== Excerpted data

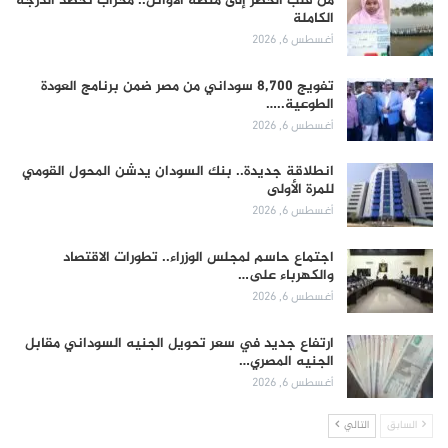
من قلب الخطر إلى منصة الأوائل.. محراب تحصد الدرجة
الكاملة
أغسطس 6, 2026
تفويج 8,700 سوداني من مصر ضمن برنامج العودة
الطوعية..…
أغسطس 6, 2026
انطلاقة جديدة.. بنك السودان يدشن المحول القومي
للمرة الأولى
أغسطس 6, 2026
اجتماع حاسم لمجلس الوزراء.. تطورات الاقتصاد
والكهرباء على…
أغسطس 6, 2026
ارتفاع جديد في سعر تحويل الجنيه السوداني مقابل
الجنيه المصري…
أغسطس 6, 2026
السابق
التالي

====

• [What is needed] Retype each entry above character for character; pictures stay out.

• [Output of the task]
من قلب الخطر إلى منصة الأوائل.. محراب تحصد الدرجة
الكاملة
أغسطس 6, 2026
تفويج 8,700 سوداني من مصر ضمن برنامج العودة
الطوعية..…
أغسطس 6, 2026
انطلاقة جديدة.. بنك السودان يدشن المحول القومي
للمرة الأولى
أغسطس 6, 2026
اجتماع حاسم لمجلس الوزراء.. تطورات الاقتصاد
والكهرباء على…
أغسطس 6, 2026
ارتفاع جديد في سعر تحويل الجنيه السوداني مقابل
الجنيه المصري…
أغسطس 6, 2026
السابق
التالي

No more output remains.